**INSTRUCTIONS FOR THE TASK**
Gather every line from the entries below that includes "Mayıs".

**INFORMATION**

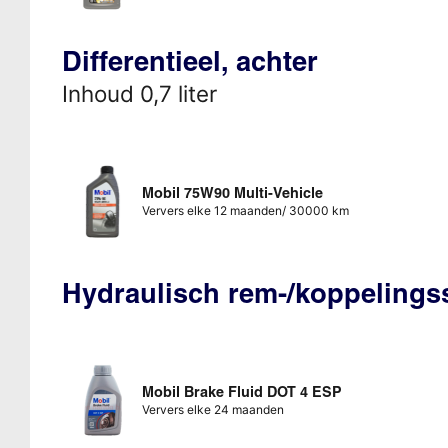
Differentieel, achter
Inhoud 0,7 liter
Mobil 75W90 Multi-Vehicle
Ververs elke 12 maanden/ 30000 km
Hydraulisch rem-/koppeling
Mobil Brake Fluid DOT 4 ESP
Ververs elke 24 maanden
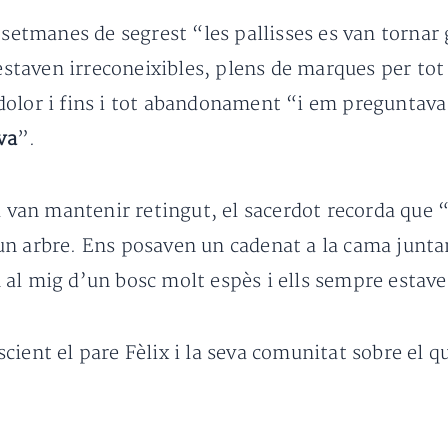
 setmanes de segrest “les pallisses es van tornar
 estaven irreconeixibles, plens de marques per tot 
dolor i fins i tot abandonament “i em preguntav
va
”.
el van mantenir retingut, el sacerdot recorda que
un arbre. Ens posaven un cadenat a la cama junt
al mig d’un bosc molt espès i ells sempre estave
ient el pare Fèlix i la seva comunitat sobre el qu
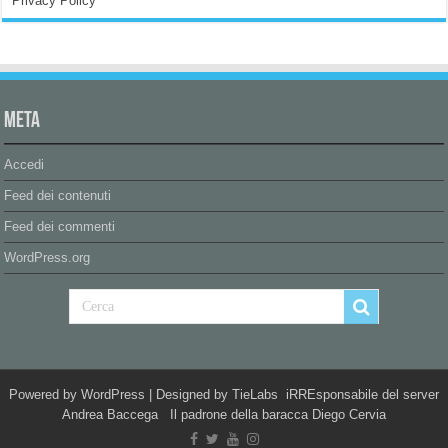
Privacy Policy
Meta
Accedi
Feed dei contenuti
Feed dei commenti
WordPress.org
Powered by
WordPress
| Designed by
TieLabs
iRREsponsabile del server
Andrea Baccega Il padrone della baracca Diego Cervia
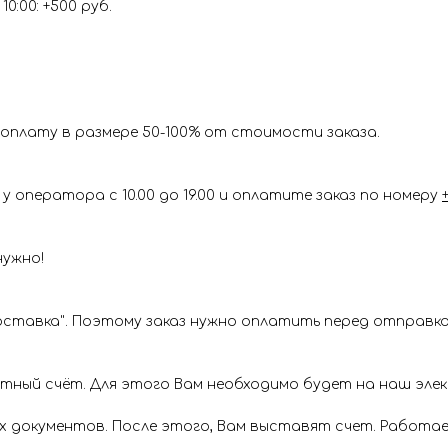
0:00: +500 руб.
оплату в размере 50-100% от стоимости заказа.
у оператора с 10.00 до 19.00 и оплатите заказ по номеру
нужно!
ставка". Поэтому заказ нужно оплатить перед отправкой
ётный счёт. Для этого Вам необходимо будет на наш эл
х документов. После этого, Вам выставят счет. Работае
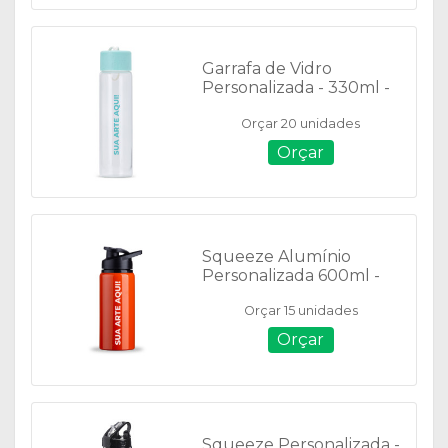
Garrafa de Vidro
Personalizada - 330ml -
P@05055
Orçar 20 unidades
Orçar
Squeeze Alumínio
Personalizada 600ml -
12487B
Orçar 15 unidades
Orçar
Squeeze Personalizada -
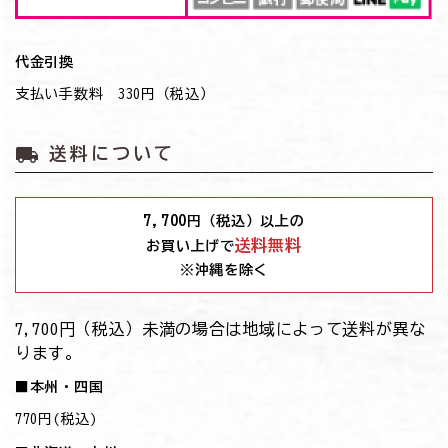
代金引換
支払い手数料 330円（税込）
local_shipping
送料について
7,700
円（税込）以上の
送料無料
お買い上げで
※沖縄を除く
7,700円（税込）未満の場合は地域によって送料が異な
ります。
■本州・四国
770円(税込)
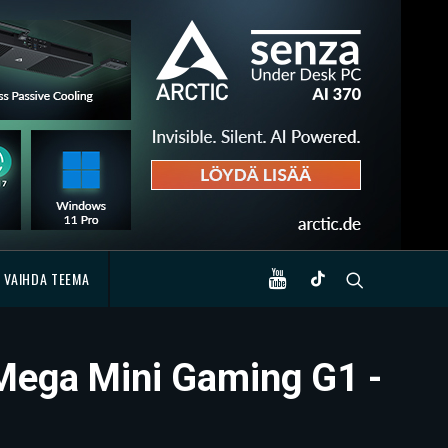
VAIHDA TEEMA
 Mega Mini Gaming G1 -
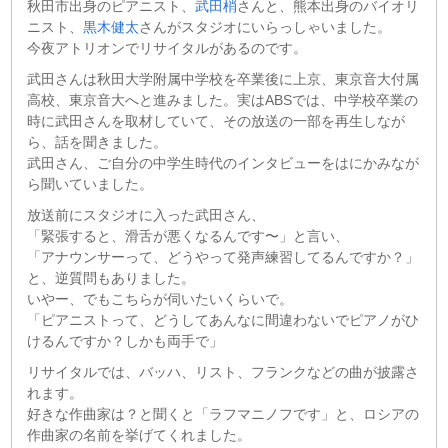
秋田市出身のピアニスト、
武田梢
さんと、熊本出身のバイオリ
ニスト、
黒木健太
さんがスタジオにいらっしゃいました。
今夜アトリオンでリサイタルがあるのです。
武田さんは秋田大学附属中学校を卒業後に上京、東京音大付属
高校、東京音大へと進みました。実はABSでは、中学校卒業の
時に武田さんを取材していて、その放送の一部を再生しなが
ら、話を聞きました。
武田さん、ご自分の中学生時代のインタビューをはにかみなが
ら聞いていました。
放送前にスタジオに入った武田さん、
「緊張すると、滑舌が悪くなるんです〜」と言い、
「アナウンサーって、どうやって発声練習してるんですか？」
と、逆質問もありました。
いやー、でもこちらが伺いたいくらいで。
「ピアニストって、どうしてあんなに間違わないでピアノがひ
けるんですか？しかも両手で」
リサイタルでは、バッハ、リスト、フランクなどの曲が披露さ
れます。
好きな作曲家は？と聞くと「ラフマニノフです」と、ロシアの
作曲家の名前を挙げてくれました。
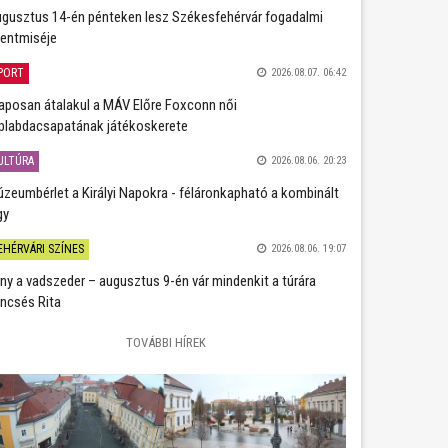
gusztus 14-én pénteken lesz Székesfehérvár fogadalmi
entmiséje
PORT
2026.08.07. 06:42
aposan átalakul a MÁV Előre Foxconn női
plabdacsapatának játékoskerete
ULTÚRA
2026.08.06. 20:23
zeumbérlet a Királyi Napokra - féláronkapható a kombinált
gy
EHÉRVÁRI SZÍNES
2026.08.06. 19:07
ány a vadszeder – augusztus 9-én vár mindenkit a túrára
ncsés Rita
TOVÁBBI HÍREK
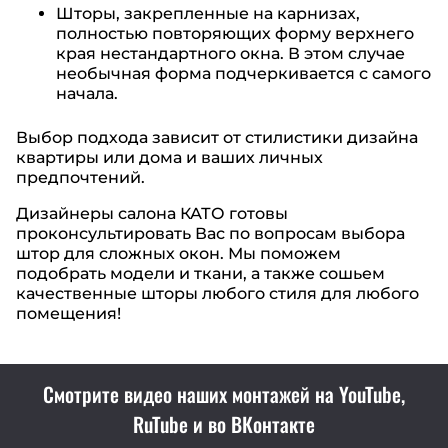
Шторы, закрепленные на карнизах,
полностью повторяющих форму верхнего
края нестандартного окна. В этом случае
необычная форма подчеркивается с самого
начала.
Выбор подхода зависит от стилистики дизайна
квартиры или дома и ваших личных
предпочтений.
Дизайнеры салона КАТО готовы
проконсультировать Вас по вопросам выбора
штор для сложных окон. Мы поможем
подобрать модели и ткани, а также сошьем
качественные шторы любого стиля для любого
помещения!
Смотрите видео наших монтажей на YouTube,
RuTube и во ВКонтакте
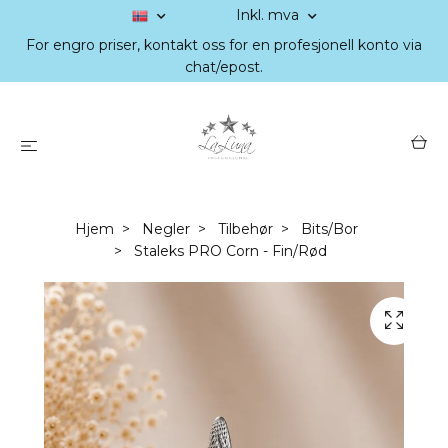
Inkl. mva
For engro priser, kontakt oss for en profesjonell konto via
chat/epost.
Hjem
Negler
Tilbehør
Bits/Bor
Staleks PRO Corn - Fin/Rød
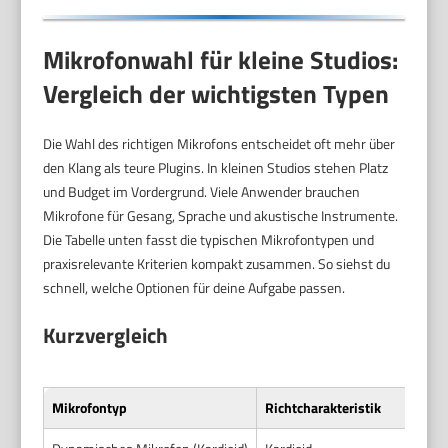
Mikrofonwahl für kleine Studios:
Vergleich der wichtigsten Typen
Die Wahl des richtigen Mikrofons entscheidet oft mehr über
den Klang als teure Plugins. In kleinen Studios stehen Platz
und Budget im Vordergrund. Viele Anwender brauchen
Mikrofone für Gesang, Sprache und akustische Instrumente.
Die Tabelle unten fasst die typischen Mikrofontypen und
praxisrelevante Kriterien kompakt zusammen. So siehst du
schnell, welche Optionen für deine Aufgabe passen.
Kurzvergleich
Mikrofontyp
Richtcharakteristik
An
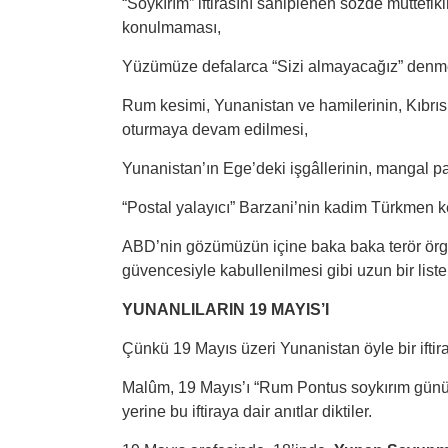
“Soykırım” iftirasını sahiplenen sözde müttefiki
konulmaması,
Yüzümüze defalarca “Sizi almayacağız” denm
Rum kesimi, Yunanistan ve hamilerinin, Kıbrıs
oturmaya devam edilmesi,
Yunanistan’ın Ege’deki işgâllerinin, mangal par
“Postal yalayıcı” Barzani’nin kadim Türkmen k
ABD’nin gözümüzün içine baka baka terör örgü
güvencesiyle kabullenilmesi gibi uzun bir list
YUNANLILARIN 19 MAYIS’I
Çünkü 19 Mayıs üzeri Yunanistan öyle bir iftira
Malûm, 19 Mayıs’ı “Rum Pontus soykırım günü” sa
yerine bu iftiraya dair anıtlar diktiler.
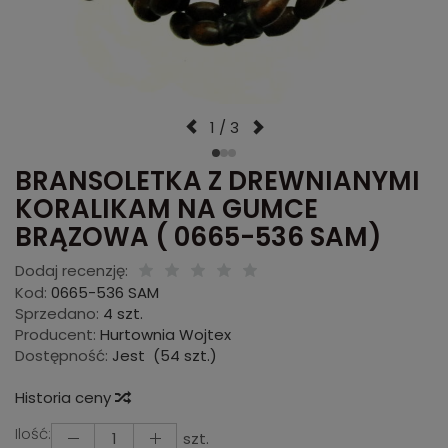
1 / 3
BRANSOLETKA Z DREWNIANYMI
KORALIKAM NA GUMCE
BRĄZOWA ( 0665-536 SAM)
Dodaj recenzję:
Kod:
0665-536 SAM
Sprzedano:
4 szt.
Producent:
Hurtownia Wojtex
Dostępność:
Jest
(
54
szt.)
Historia ceny
Ilość:
szt.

**RESULT FOR THIS EXERCISE**
Çünkü 19 Mayıs üzeri Yunanistan öyle bir iftira
Malûm, 19 Mayıs’ı “Rum Pontus soykırım günü” sa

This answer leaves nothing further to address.